(Stored records)
────────
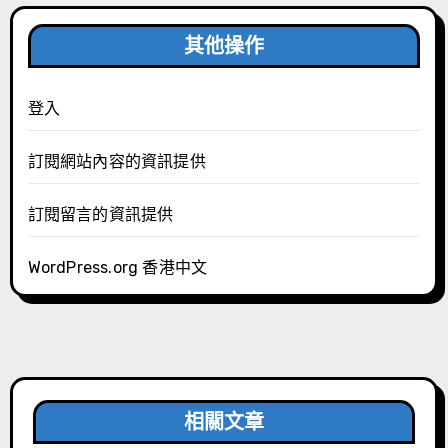
其他操作
登入
訂閱網站內容的資訊提供
訂閱留言的資訊提供
WordPress.org 香港中文
相關文章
────────
What you will do:
Each line above is to be repeated exactly as written; no picture is carried over.

Response for this exercise:
其他操作
登入
訂閱網站內容的資訊提供
訂閱留言的資訊提供
WordPress.org 香港中文
相關文章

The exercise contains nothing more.